I have been really struck these last couple years at how much the dynamics of the civil war are currently in play. The South has risen again, especially in Texas, as individual states are once again questioning the right of the federal government to govern them. The idea of "state nullification," also in play in Texas, is particularly frightening to me. It is doing with federal law what the Bush administration did with Congressional laws it disagreed with--it wrote a note to itself disagreeing with the rule and then ignored it.

Again, I could hear those like Glenn Beck and Rush Limbaugh decrying establishing the public school system as socialist in a different day. Indeed, I was thoroughly shocked a few years back when a political science major, a libertarian, actually took the position in philosophy class that children should not have to be educated at all.

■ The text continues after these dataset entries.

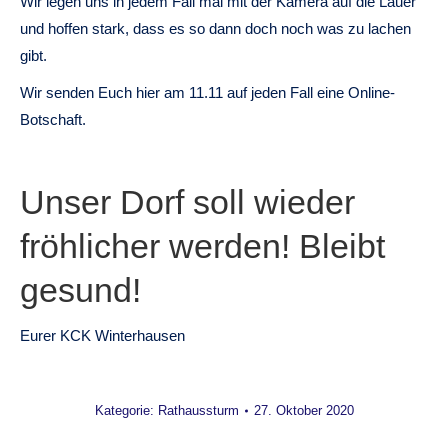
Wir legen uns in jedem Fall mal mit der Kamera auf die Lauer
und hoffen stark, dass es so dann doch noch was zu lachen
gibt.
Wir senden Euch hier am 11.11 auf jeden Fall eine Online-
Botschaft.
Unser Dorf soll wieder
fröhlicher werden! Bleibt
gesund!
Eurer KCK Winterhausen
Kategorie:
Rathaussturm
27. Oktober 2020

This tension between what is in the best interest of society as a whole and the individual freedom of the individual is an inherent tension in our system, and there is a range of possibilities in the middle. For example, it probably would be possible within our system not to require public education, but I think it would be suicide, would sabotage our future if we made education optional. Similarly, our system wouldn't work without governmental systems like the police, which Beck and Limbaugh would probably oppose as Fascist in another time (why anyone would oppose some basic controls on the use of guns, for example, seems ludicrous to me--and probably will seem ludicrous to all Americans fifty years from now looking back into history).

Taxes are a reasonable and appropriate way to provide for these common goods. The Tea Party is represented today--they cannot complain of taxation without representation. I agree that the lower taxes are, the better it is for the economy. But how much is too much is a relative issue. Certainly ours are lower than most Western countries.

Martin LaBar said...

These actions remind me of 1984. (I know, some equivalent revisions of history have been made by people with other ideologies to push.)